Trecho do livro MEMÓRIAS de um HOMEM de VIDRO
As horas se acumulavam, umas sobre as outras. As dores se aproximavam, quase se fundindo. O suor, o rosto contraído, a palidez. O gosto salgado na sua boca. Olhava para ela como que a pedir perdão. Uma súplica. Como posso te ajudar, se tenho as mãos atadas? Que posso fazer para minorar tua dor? Eu tenho apenas 22 anos. Como sou estudante de medicina, e apenas por isso, me permitem adentrar o espaço do centro obstétrico. É uma manhã fria de junho de 1982. Estamos no meio da Copa do Mundo. Ontem o Brasil aplicou 4 x 0 num time qualquer. Nem lembro bem qual é, mas o Zico fez um gol. A ruptura da bolsa se deu junto com o romper da aurora, e sabia que esse fato era um complicador na forma como os médicos do centro obstétrico entendiam aquele caso específico. A mim só restava esperar, e pedir aos deuses que os médicos responsáveis tivessem a sabedoria para fazer as melhores escolhas.
A participação paterna no processo de parto e nascimento é um evento raro entre os mamíferos, principalmente quando a paternidade não é uma obviedade. Entre os grupamentos em que a participação genética de determinado parceiro é assegurada, esta ligação pai-filho se dará de forma mais intensa, enquanto nos grupamentos mais promíscuos (com paternidade menos confiável) um padrão muito heterogêneo poderá ocorrer, variando do infanticídio, numa extremidade, até mesmo cuidados ativos e afetivos na outra ponta. Esta disparidade idiossincrática de atitudes nos demonstra que o estabelecimento da relação entre o pai e seu filho não seria um produto de nossa herança genética, mas ocorreria em razão de aspectos ecológicos e comportamentais, principalmente relacionados com a distribuição de comida, o que está de acordo com a atitude de todos os carnívoros sociais.
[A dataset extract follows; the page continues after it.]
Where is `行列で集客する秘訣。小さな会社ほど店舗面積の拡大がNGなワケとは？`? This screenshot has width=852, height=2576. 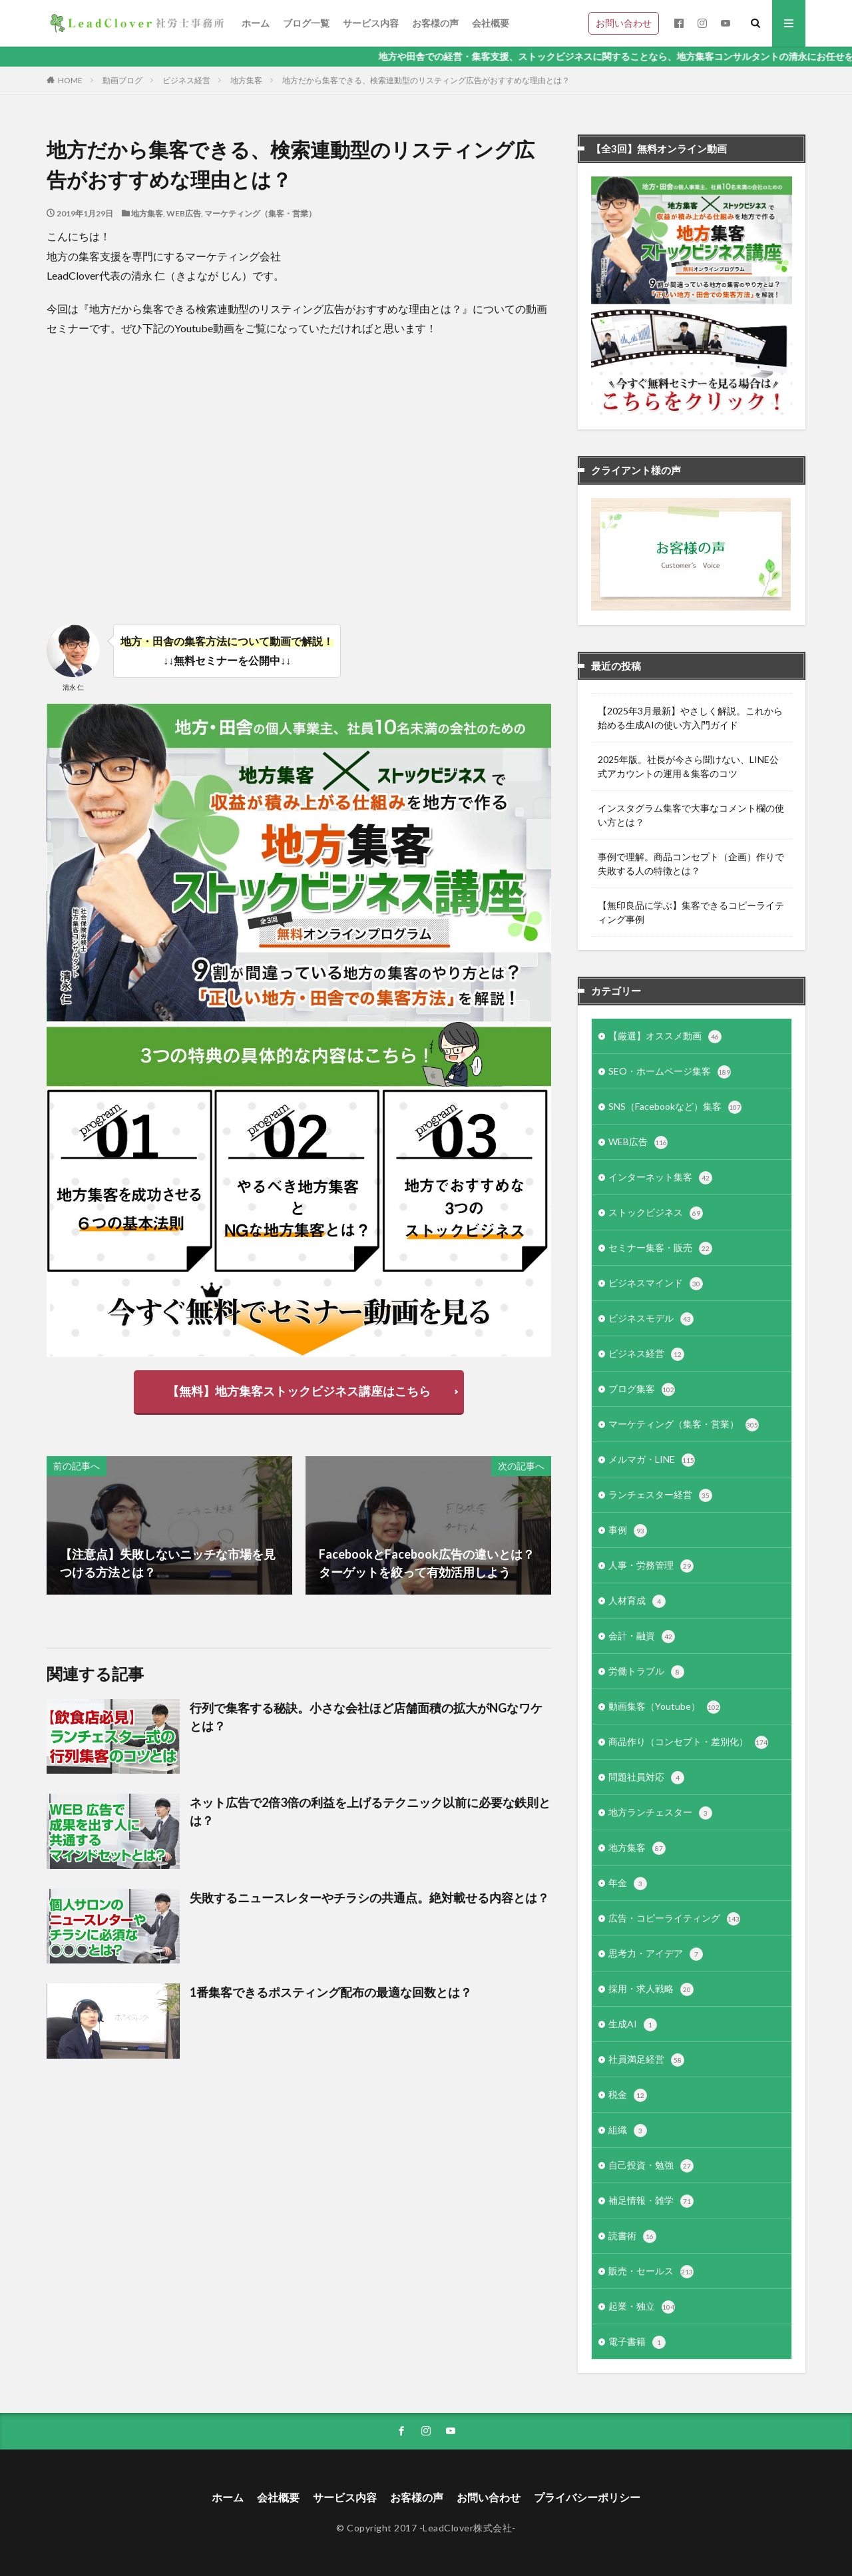 行列で集客する秘訣。小さな会社ほど店舗面積の拡大がNGなワケとは？ is located at coordinates (366, 1716).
Ela a cada minuto parecia mais fraca. Dezoito horas já haviam se passado desde a ruptura das membranas e a perda do líquido amniótico. Seu humor estava abalado. Não mais suportava a conversa das auxiliares, e mesmo a minha presença era apenas tolerada. Eu caminhava ansiosamente de um lado para outro. Repetiria essa atitude ansiosa durante as centenas de partos que acompanharia nos anos que se seguiram. Mas aquele dia era o meu “batismo de fogo”. A paternidade entrava na minha vida de forma precoce e inesperada, o que me deixava ainda mais assustado e tenso. Fazia promessas. Imaginava que amanhã estaria rindo com meu filho nos braços. Pensava na magia de ser pai. Ia até o corredor do hospital e pedia colo para minha mãe, que silenciosamente aguardava para parir seu primeiro neto. Tentava criar coragem. Olhava para as residentes e aguardava delas uma palavra, um gesto, uma confirmação. Esperava que meu sofrimento fosse abreviado. Eu estava entregue. Dependia daquela mulher, e dependia daqueles médicos. A sensação de dependência, de falta de controle sobre a situação me fazia menino, pequeno, diminuto. Só o que podia fazer era ter paciência e confiar. Das residentes escutava apenas comentários que não me ajudavam. Zeza continuava intensamente absorvida pela intensidade de suas dores, mas para mim, pobre menino, nada parecia acontecer. Até que ao cair da noite, depois de um exame vaginal, eu escuto a guturalidade de um som; a expressão sonora de uma passagem. Algo ocorrera, e fixei meus olhos no residente. Este me olhou rapidamente e disse, enquanto dirigia-se à porta da zona restrita:
– A dilatação se completou, podemos ir para a sala de partos.